I kept repeating that to myself as we hiked through the rubbly moraine that bracketed Raksha’s enormous glacier. Though we were still miles from the glacier itself, we were in another world. We had left trees behind—all that existed now were rocks so battered and broken they could have fallen from the stars, and reticent tufts of grass speckled with tiny pink flowers. The sun beat down. It was too hot for walking and laboring under a heavy pack, and too chilly to rest for any length of time.
It was nothing. It didn’t mean anything. Sometimes I muttered it out loud to myself. The yak grunted, as if agreeing with me. River was far behind, walking with Tem this time, gesticulating every few seconds at some feature of the landscape and talking his head off. I had to keep myself from sneaking glances behind me as their voices drifted on the wind. Occasionally, I caught my own name, but I couldn’t make out the thread of the conversation.
He kissed you, but he was drunk. He probably doesn’t even remember.
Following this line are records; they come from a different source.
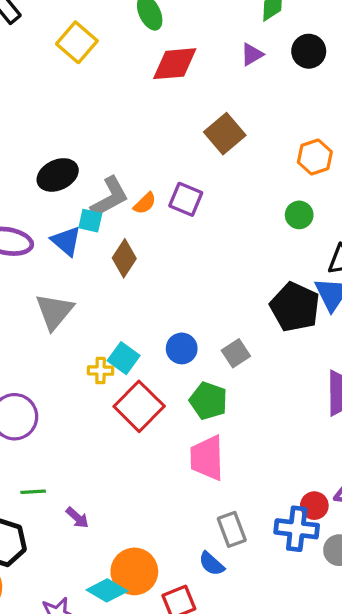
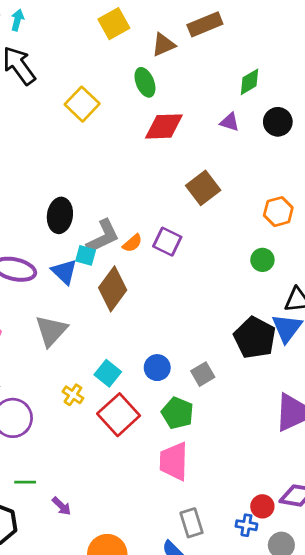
purple triangle: (252, 54) -> (230, 122), turned 45
black ellipse: (58, 175) -> (60, 215), turned -60
brown diamond: (124, 258) -> (113, 289), size x1.4
yellow cross: (101, 371) -> (73, 395), moved, turned 30
blue cross: (297, 529) -> (246, 525), size x0.6

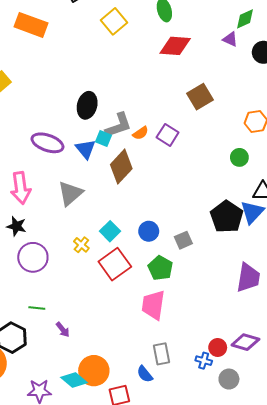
purple triangle: (230, 122) -> (230, 39), moved

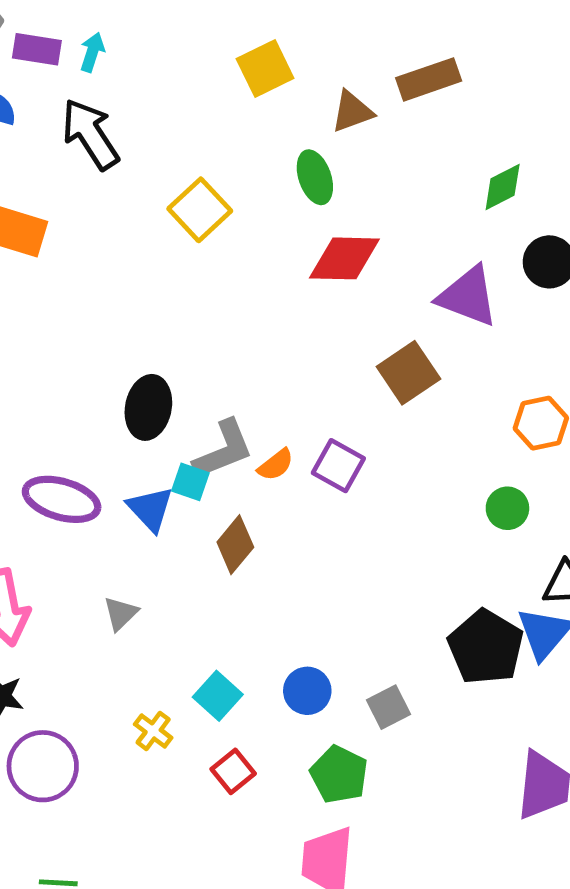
purple triangle: (230, 39) -> (468, 296), moved, size x1.8
brown diamond: (121, 167) -> (235, 545), size x0.7
gray triangle: (70, 193) -> (121, 613), size x0.6
red square: (115, 264) -> (233, 771), size x0.6

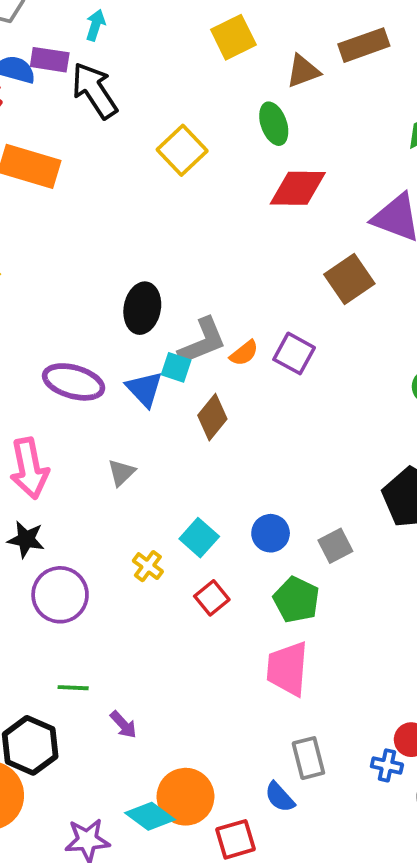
purple rectangle: (37, 49) -> (50, 60), moved

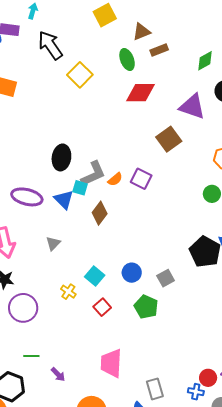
brown rectangle: (364, 45) -> (159, 50), moved, size x0.7
black arrow: (94, 91) -> (50, 45), moved
pink trapezoid: (287, 669) -> (111, 363), moved

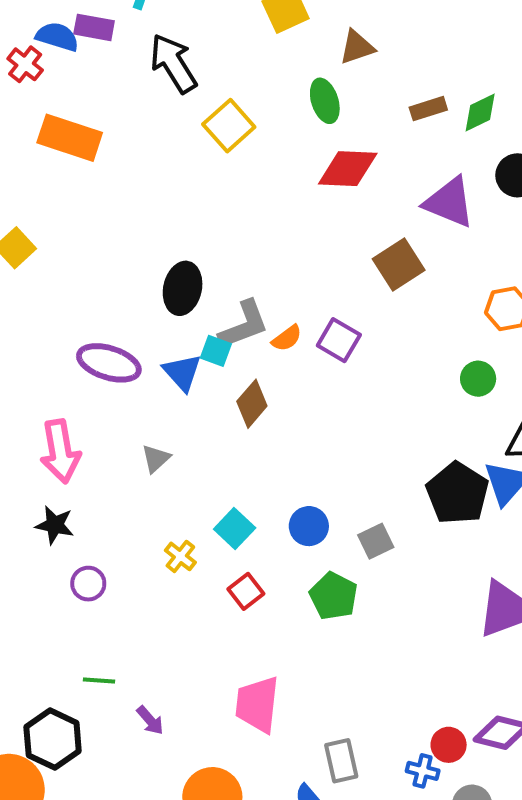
brown rectangle: (159, 50) -> (428, 109), moved
purple circle: (23, 308) -> (88, 584), size x0.6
And indeed, River hadn’t seemed to remember. He had been his usual self in the morning, making strange comments about how the yak was glaring at him and declaring that he had finally decided, after much consideration, that Ragtooth was in fact a raccoon crossed with a monkey. His only reference to the previous night was to ask, when I passed him a bowl, whether I planned to throw his breakfast over the cliff—but even that seemed offhand. Did he truly not remember kissing me, or was it simply unimportant to him? It made me wonder if I should throw his breakfast over the cliff.
“What did River say to you, anyway?” Tem asked that night, as we set up our tent in the shadow of an enormous boulder.
I started. “What do you mean?”
“You’ve been sniping at him all day. I saw you two talking last night as I was setting the wards. Did you have an argument?”
“No,” I said, turning away. “It doesn’t matter.”
We were quiet for a while, the rustle of oilcloth and the hammering of spikes into the rocky soil the only sounds. We were quick at making camp now—it all came together in a few minutes, which was a relief, because it allowed more time to rest. We were only a day or two from Raksha, and were all paying the price of our grueling pace. My blisters had blisters, and my shins were peppered with bruises and scrapes from clambering up hills and over boulders. I tried not to complain, because I knew Tem was worse off. His chest pained him—more, I suspected, than he would admit. He had thrown up after the last uphill hike. More worryingly, his cough was now a near-constant presence, forcing the entire group to stop and wait during the worst bouts. I urged him to increase the medicine he normally took, but he refused, saying it made him tired. As he already had difficulty keeping up with us, I couldn’t bring myself to insist.
“I wanted to give you this,” Tem said after we had finished assembling the tent.